◆ Exercise: All of the entries, apart from their pictures, are to be copied verbatim.

◆ Source records:
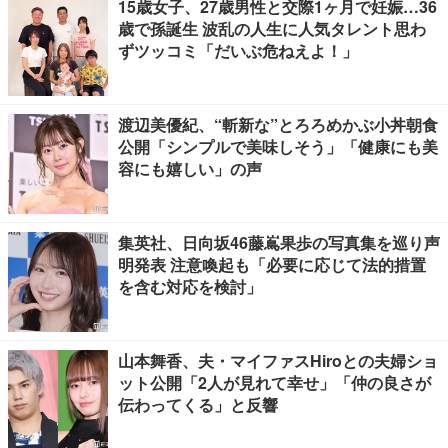
15歳女子、27歳男性と交際1ヶ月で妊娠…36
歳で孫誕生 波乱の人生に人気タレント思わ
ずツッコミ「だいぶ危ねえよ！」
渡辺美優紀、“斬新な”とろろめかぶ小丼朝食
公開「シンプルで美味しそう」「健康にも美
容にも嬉しい」の声
集英社、日向坂46藤嶌果歩の写真集を巡り声
明発表 注意喚起も「必要に応じて法的措置
を含む対応を検討」
山本舞香、夫・マイファスHiroとの夫婦ショ
ット公開「2人が見れて幸せ」「仲の良さが
伝わってくる」と反響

◆ Response to this task:
15歳女子、27歳男性と交際1ヶ月で妊娠…36
歳で孫誕生 波乱の人生に人気タレント思わ
ずツッコミ「だいぶ危ねえよ！」
渡辺美優紀、“斬新な”とろろめかぶ小丼朝食
公開「シンプルで美味しそう」「健康にも美
容にも嬉しい」の声
集英社、日向坂46藤嶌果歩の写真集を巡り声
明発表 注意喚起も「必要に応じて法的措置
を含む対応を検討」
山本舞香、夫・マイファスHiroとの夫婦ショ
ット公開「2人が見れて幸せ」「仲の良さが
伝わってくる」と反響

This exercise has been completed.